Libye : menaces sur le patrimoine archéologique
Pendant la guerre, quelques balles ont bien atteint des colonnes sur le site antique de Sabratha (70 km à l’ouest de Tripoli). Une collection de 8000 pièces de monnaies d’or, d’argent et de bronze, remontant à Alexandre le Grand, a disparu d’une banque de Benghazi. Mais pour le reste, aucune destruction ni pillage de grande ampleur n’ont été signalés.
Motif : les Libyens respectent leur patrimoine. Pour eux, les sites antiques représentent souvent «une fierté nationale, un pan de leur histoire», constate Le Figaro Magazine. En 2011, on a ainsi vu des habitants de Shahat, la ville voisine de Cylène, site grec inscrit au Patrimoine mondial de l’Unesco, se relayer dans le musée local pour empêcher les vols pendant la nuit.

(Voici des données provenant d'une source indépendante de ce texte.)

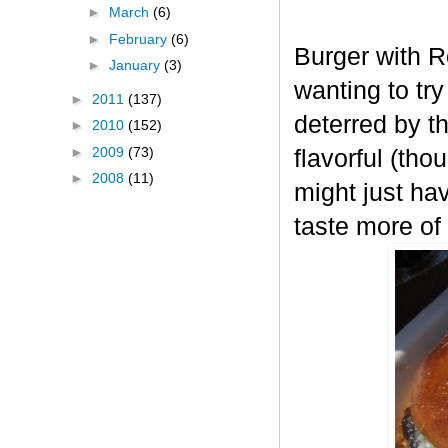
►
March
(6)
►
February
(6)
Burger with R
►
January
(3)
wanting to tr
►
2011
(137)
deterred by t
►
2010
(152)
►
2009
(73)
flavorful (tho
►
2008
(11)
might just ha
taste more of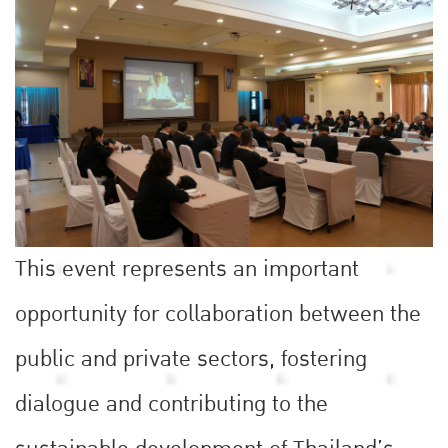
This event represents an important
opportunity for collaboration between the
public and private sectors, fostering
dialogue and contributing to the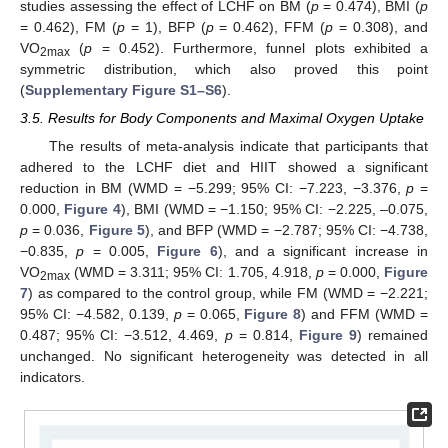
studies assessing the effect of LCHF on BM (
p
= 0.474), BMI (
p
= 0.462), FM (
p
= 1), BFP (
p
= 0.462), FFM (
p
= 0.308), and
VO
(
p
= 0.452). Furthermore, funnel plots exhibited a
2max
symmetric distribution, which also proved this point
(
Supplementary Figure S1–S6
).
3.5. Results for Body Components and Maximal Oxygen Uptake
The results of meta-analysis indicate that participants that
adhered to the LCHF diet and HIIT showed a significant
reduction in BM (WMD = −5.299; 95% CI: −7.223, −3.376,
p
=
0.000,
Figure 4
), BMI (WMD = −1.150; 95% CI: −2.225, –0.075,
p
= 0.036,
Figure 5
), and BFP (WMD = −2.787; 95% CI: −4.738,
−0.835,
p
= 0.005,
Figure 6
), and a significant increase in
VO
(WMD = 3.311; 95% CI: 1.705, 4.918,
p
= 0.000,
Figure
2max
7
) as compared to the control group, while FM (WMD = −2.221;
95% CI: −4.582, 0.139,
p
= 0.065,
Figure 8
) and FFM (WMD =
0.487; 95% CI: −3.512, 4.469,
p
= 0.814,
Figure 9
) remained
unchanged. No significant heterogeneity was detected in all
indicators.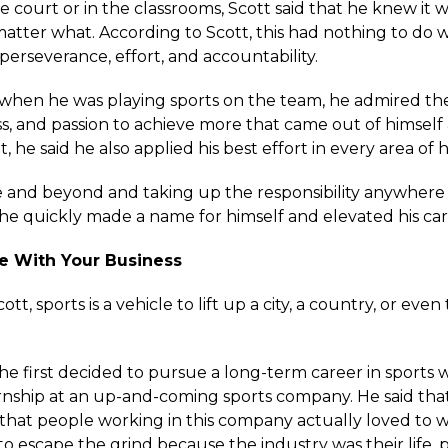
court or in the classrooms, Scott said that he knew it wa
tter what. According to Scott, this had nothing to do wi
perseverance, effort, and accountability.
 when he was playing sports on the team, he admired the 
s, and passion to achieve more that came out of himself 
he said he also applied his best effort in every area of hi
 and beyond and taking up the responsibility anywhere
 he quickly made a name for himself and elevated his ca
ove With Your Business
tt, sports is a vehicle to lift up a city, a country, or even
 he first decided to pursue a long-term career in sports
rnship at an up-and-coming sports company. He said tha
that people working in this company actually loved to 
to escape the grind because the industry was their life, 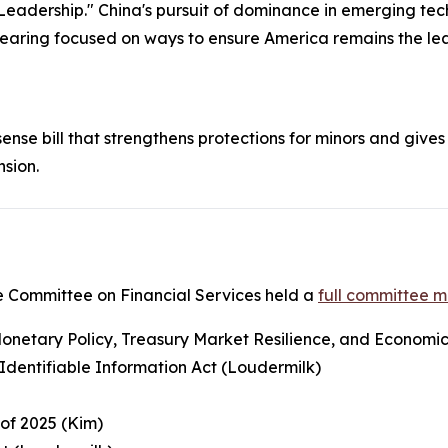
Leadership." China's pursuit of dominance in emerging tech
 hearing focused on ways to ensure America remains the lea
nse bill that strengthens protections for minors and gives 
nsion.
 Committee on Financial Services held a
full committee 
netary Policy, Treasury Market Resilience, and Economic P
y Identifiable Information Act (Loudermilk)
 of 2025 (Kim)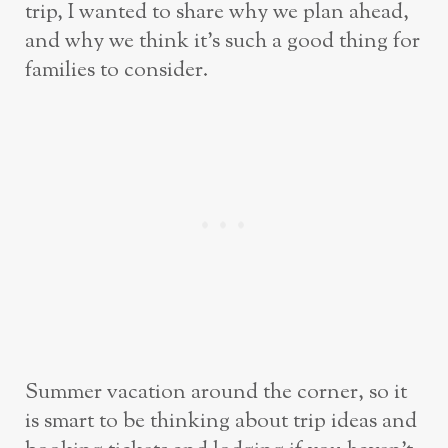
trip, I wanted to share why we plan ahead,
and why we think it’s such a good thing for
families to consider.
Summer vacation around the corner, so it
is smart to be thinking about trip ideas and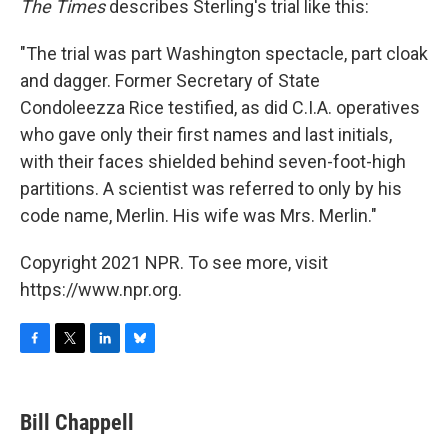
The Times
describes Sterling's trial like this:
"The trial was part Washington spectacle, part cloak
and dagger. Former Secretary of State
Condoleezza Rice testified, as did C.I.A. operatives
who gave only their first names and last initials,
with their faces shielded behind seven-foot-high
partitions. A scientist was referred to only by his
code name, Merlin. His wife was Mrs. Merlin."
Copyright 2021 NPR. To see more, visit
https://www.npr.org.
F
T
L
B
a
w
i
l
c
i
n
u
e
t
k
e
Bill Chappell
b
t
e
s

Le régime Kadhafi n’accordait de visas qu’au compte-gouttes pour «préserver» la population et son patrimoine de la «contagion occidentale». «Le fait d'avoir toujours refusé un tourisme de masse, a joué de façon décisive dans la protection des sites. Dans un pays très touristique, tout le monde cherche à profiter (de la situation). Cela développe les fouilles clandestines, les trafics, les dégradations des sites. Rien de tout cela en Libye, ou alors, c'est exceptionnel!», explique Vincent Michel, directeur de la mission archéologique française sur place (cité par Le Figaro Magazine).
On ne peut que s’en réjouir. Car le patrimoine archéologique libyen (sur lesquels Français et Britanniques se sont déjà servis entre les XVIe et XIXe siècles…) est extraordinaire, entre restes préhistoriques, carthaginois, grecs, romains, byzantins, arabes. Exemple, la cité de Leptis Magna, avec sa voie à colonnes de marbres, son Forum, son arc de Septime Sévère, ses thermes, son amphithéâtre, son hippodrome, son port… «Aucune autre cité romaine n’a conservé de tels vestiges», explique, éblouie, la journaliste du Monde Florence Beaugé, qui l’a visitée en 2008. Sans parler d’un site de l’époque islamique comme Ghadamès, la «perle du désert». Un exemple exceptionnel d’habitat traditionnel, dont «les rues se présentent comme des couloirs étroits, obscurs et quasi souterrains», à la frontière avec l’Algérie, inscrit comme Leptis Magna au Patrimoine mondial.
Pour autant, les trésors anciens restent encore largement inconnus : «quelque 70 % du passé de la Libye seraient (…) encore enfouis sous les sables», rapporte Florence Beaugé. Ce qui ne peut qu’aiguiser l’appétit des scientifiques. Mais aussi des pilleurs…
Menaces
Aujourd’hui, ce patrimoine est menacé. Particulièrement dans la région désertique de Fezzan (sud-oeust), riche en hydrocarbures, et qui abrite nombre de restes importants.
Cette région a en effet «vu défiler un nombre croissant de touristes désireux de visiter les sites archéologiques ou d’aventuriers amoureux des déplacements dans le désert», observe dans le journal Libya Herald Mustafa J. Salem, du département de géologie de l’université de Tripoli. Certains d’entre eux n’hésitent pas à sortir illégalement du pays des objets antiques. Mais un plus grand nombre de restes archéologiques est endommagé par leurs véhicules.
Dans le même temps, l’activité pétrolière a entraîné l’ouverture de nouvelles pistes et de nouveaux sentiers. Ce qui permet d’accéder désormais à des zones encore inaccessibles il y a une vingtaine d’années. Conclusion de l’universitaire libyen: «Une menace imminente pèse sur des trésors d’une grande importance pour la Libye et le monde entier. Il est indispensable de les sauver pour la postérité».